WHAT YOU SHOULD DO: From the line containing "Zahlen aus Holz - Clown 2 bis 9 (370, 322)" down to the line containing "[Suchbegriff eingeben ...] (752, 25)" in the records below, reproduce every line exactly, ends included, and omit all others.

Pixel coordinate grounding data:
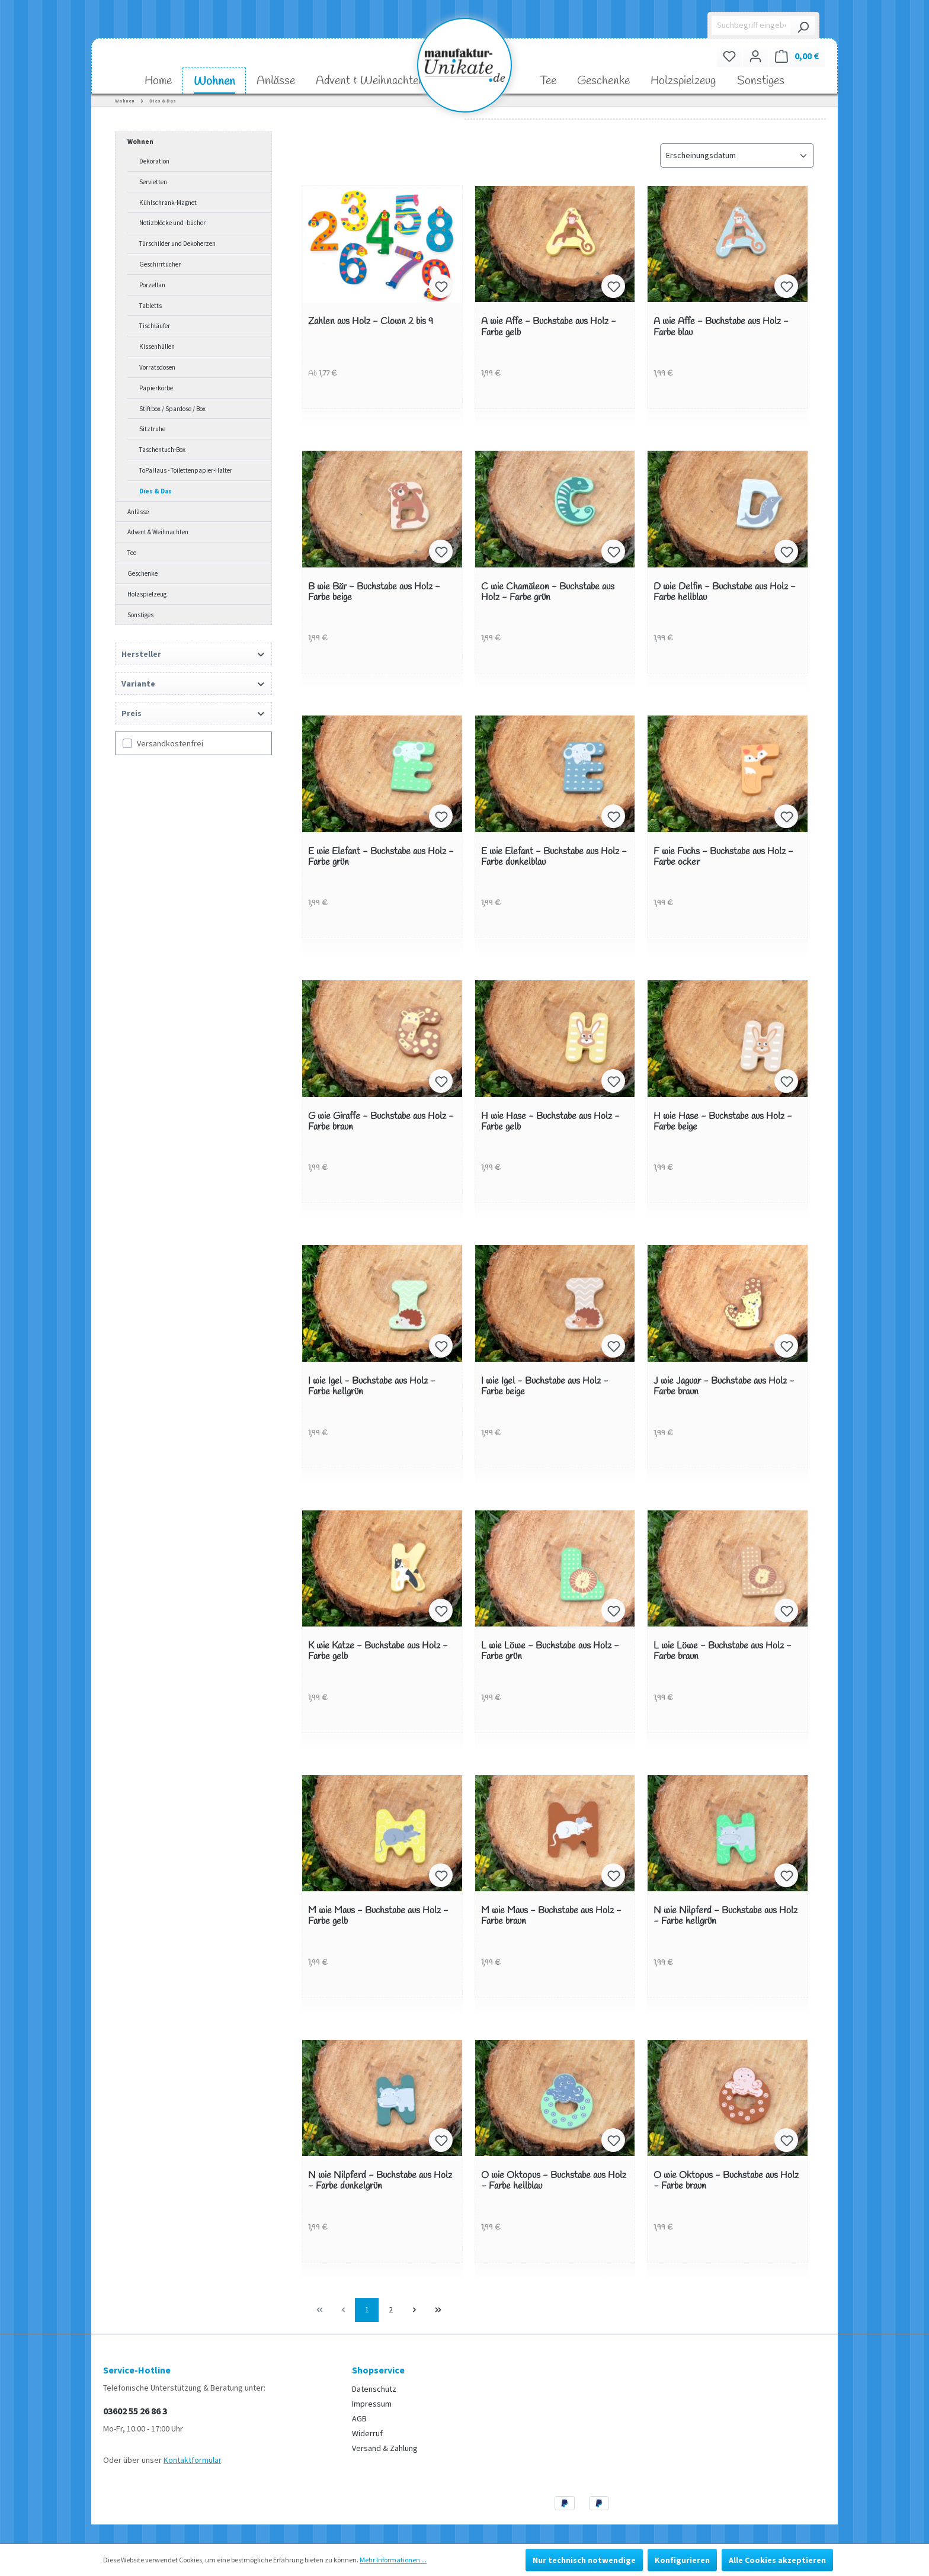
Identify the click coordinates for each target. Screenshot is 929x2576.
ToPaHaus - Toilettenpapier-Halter (185, 470)
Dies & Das (155, 491)
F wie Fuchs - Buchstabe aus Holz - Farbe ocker (723, 857)
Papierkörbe (156, 388)
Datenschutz (374, 2388)
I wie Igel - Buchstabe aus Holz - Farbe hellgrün (371, 1387)
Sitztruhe (152, 429)
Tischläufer (154, 326)
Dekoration (154, 161)
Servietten (153, 182)
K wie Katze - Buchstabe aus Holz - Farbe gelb (378, 1652)
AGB (359, 2418)
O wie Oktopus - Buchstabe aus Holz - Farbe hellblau (553, 2181)
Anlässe (138, 512)
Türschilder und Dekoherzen (177, 243)
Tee (131, 552)
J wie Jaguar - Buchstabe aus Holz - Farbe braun (724, 1387)
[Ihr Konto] (755, 56)
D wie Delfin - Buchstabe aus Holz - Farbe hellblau (724, 593)
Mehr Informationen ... (393, 2559)
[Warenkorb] (796, 56)
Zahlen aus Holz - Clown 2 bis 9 (370, 322)
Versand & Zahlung (385, 2448)
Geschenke (142, 573)
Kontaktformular (192, 2460)
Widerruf (367, 2433)
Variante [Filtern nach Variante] (193, 683)
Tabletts (150, 305)
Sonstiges (140, 615)
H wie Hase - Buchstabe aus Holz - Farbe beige (722, 1122)
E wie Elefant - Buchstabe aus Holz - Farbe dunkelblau (554, 857)
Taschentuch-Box (162, 449)
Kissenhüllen (157, 346)
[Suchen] (802, 25)
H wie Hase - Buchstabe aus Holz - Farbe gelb (550, 1122)
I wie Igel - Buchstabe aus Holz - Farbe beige (544, 1387)
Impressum (372, 2403)
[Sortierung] (737, 155)
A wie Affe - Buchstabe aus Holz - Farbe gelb (548, 327)
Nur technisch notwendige (584, 2560)
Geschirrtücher (160, 264)
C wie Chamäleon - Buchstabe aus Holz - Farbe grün (547, 593)
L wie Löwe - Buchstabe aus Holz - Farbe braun (722, 1652)
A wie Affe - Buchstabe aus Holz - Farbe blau (721, 327)
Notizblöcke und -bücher (172, 223)
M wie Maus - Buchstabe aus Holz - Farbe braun (551, 1916)
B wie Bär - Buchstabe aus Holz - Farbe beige (374, 593)
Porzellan (152, 285)
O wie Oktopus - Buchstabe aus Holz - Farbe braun (726, 2181)
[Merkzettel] (729, 56)
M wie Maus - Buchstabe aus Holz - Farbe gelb (378, 1916)
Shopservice (378, 2370)
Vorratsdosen (157, 367)
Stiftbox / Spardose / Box (172, 409)
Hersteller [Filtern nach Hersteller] (193, 654)
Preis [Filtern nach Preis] (193, 713)
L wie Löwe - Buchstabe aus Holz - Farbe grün (550, 1652)
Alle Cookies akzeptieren (777, 2560)
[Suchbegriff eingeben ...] (752, 25)
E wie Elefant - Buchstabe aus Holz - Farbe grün (381, 857)
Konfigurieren (682, 2560)
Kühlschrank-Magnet (168, 202)
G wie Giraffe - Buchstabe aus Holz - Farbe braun (381, 1122)
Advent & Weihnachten (157, 532)
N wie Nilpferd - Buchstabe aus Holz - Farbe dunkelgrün (380, 2181)
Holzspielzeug (146, 594)
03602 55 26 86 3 (135, 2411)
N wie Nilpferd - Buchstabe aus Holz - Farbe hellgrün (725, 1916)
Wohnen (140, 141)
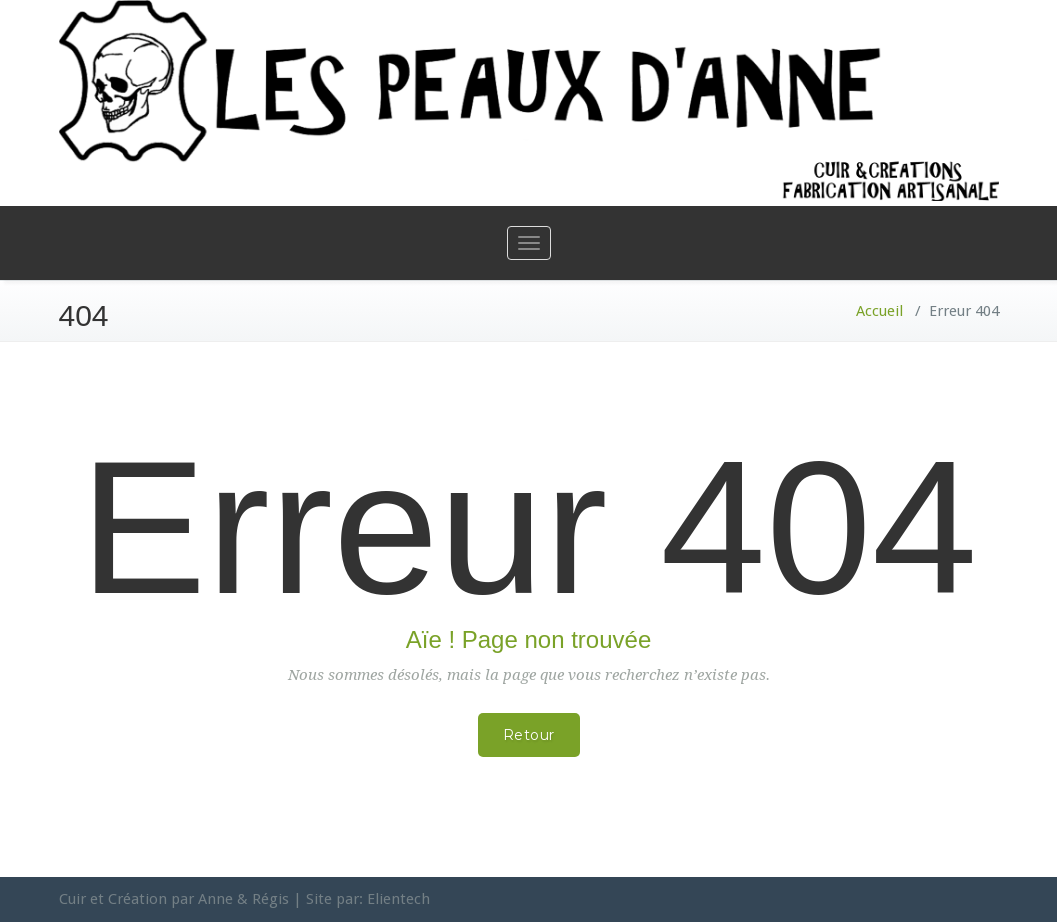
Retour (529, 735)
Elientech (398, 899)
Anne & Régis (243, 899)
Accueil (879, 311)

WRITTEN ANSWER:
Zahlen aus Holz - Clown 2 bis 9 (370, 322)
Versand & Zahlung (385, 2448)
Geschenke (142, 573)
Kontaktformular (192, 2460)
Widerruf (367, 2433)
Variante [Filtern nach Variante] (193, 683)
Tabletts (150, 305)
Sonstiges (140, 615)
H wie Hase - Buchstabe aus Holz - Farbe beige (722, 1122)
E wie Elefant - Buchstabe aus Holz - Farbe dunkelblau (554, 857)
Taschentuch-Box (162, 449)
Kissenhüllen (157, 346)
[Suchen] (802, 25)
H wie Hase - Buchstabe aus Holz - Farbe gelb (550, 1122)
I wie Igel - Buchstabe aus Holz - Farbe beige (544, 1387)
Impressum (372, 2403)
[Sortierung] (737, 155)
A wie Affe - Buchstabe aus Holz - Farbe gelb (548, 327)
Nur technisch notwendige (584, 2560)
Geschirrtücher (160, 264)
C wie Chamäleon - Buchstabe aus Holz - Farbe grün (547, 593)
L wie Löwe - Buchstabe aus Holz - Farbe braun (722, 1652)
A wie Affe - Buchstabe aus Holz - Farbe blau (721, 327)
Notizblöcke und -bücher (172, 223)
M wie Maus - Buchstabe aus Holz - Farbe braun (551, 1916)
B wie Bär - Buchstabe aus Holz - Farbe beige (374, 593)
Porzellan (152, 285)
O wie Oktopus - Buchstabe aus Holz - Farbe braun (726, 2181)
[Merkzettel] (729, 56)
M wie Maus - Buchstabe aus Holz - Farbe gelb (378, 1916)
Shopservice (378, 2370)
Vorratsdosen (157, 367)
Stiftbox / Spardose / Box (172, 409)
Hersteller [Filtern nach Hersteller] (193, 654)
Preis [Filtern nach Preis] (193, 713)
L wie Löwe - Buchstabe aus Holz - Farbe grün (550, 1652)
Alle Cookies akzeptieren (777, 2560)
[Suchbegriff eingeben ...] (752, 25)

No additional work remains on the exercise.